(Page-level text extractions)
--- START ---

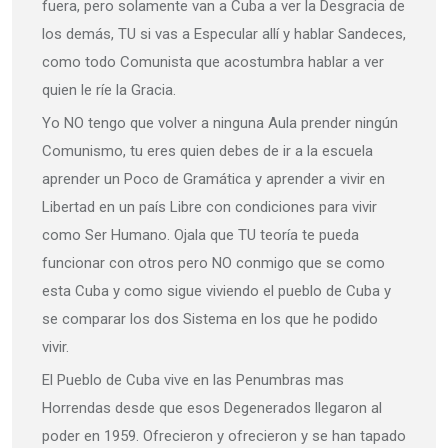
fuera, pero solamente van a Cuba a ver la Desgracia de
los demás, TU si vas a Especular allí y hablar Sandeces,
como todo Comunista que acostumbra hablar a ver
quien le ríe la Gracia.
Yo NO tengo que volver a ninguna Aula prender ningún
Comunismo, tu eres quien debes de ir a la escuela
aprender un Poco de Gramática y aprender a vivir en
Libertad en un país Libre con condiciones para vivir
como Ser Humano. Ojala que TU teoría te pueda
funcionar con otros pero NO conmigo que se como
esta Cuba y como sigue viviendo el pueblo de Cuba y
se comparar los dos Sistema en los que he podido
vivir.
El Pueblo de Cuba vive en las Penumbras mas
Horrendas desde que esos Degenerados llegaron al
poder en 1959. Ofrecieron y ofrecieron y se han tapado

--- END ---

> [Exercise instructions]: Exactly the lines from the one containing "funcionar con otros" to the final line of the entries must be restated, and no others.

> [Task output]:
funcionar con otros pero NO conmigo que se como
esta Cuba y como sigue viviendo el pueblo de Cuba y
se comparar los dos Sistema en los que he podido
vivir.
El Pueblo de Cuba vive en las Penumbras mas
Horrendas desde que esos Degenerados llegaron al
poder en 1959. Ofrecieron y ofrecieron y se han tapado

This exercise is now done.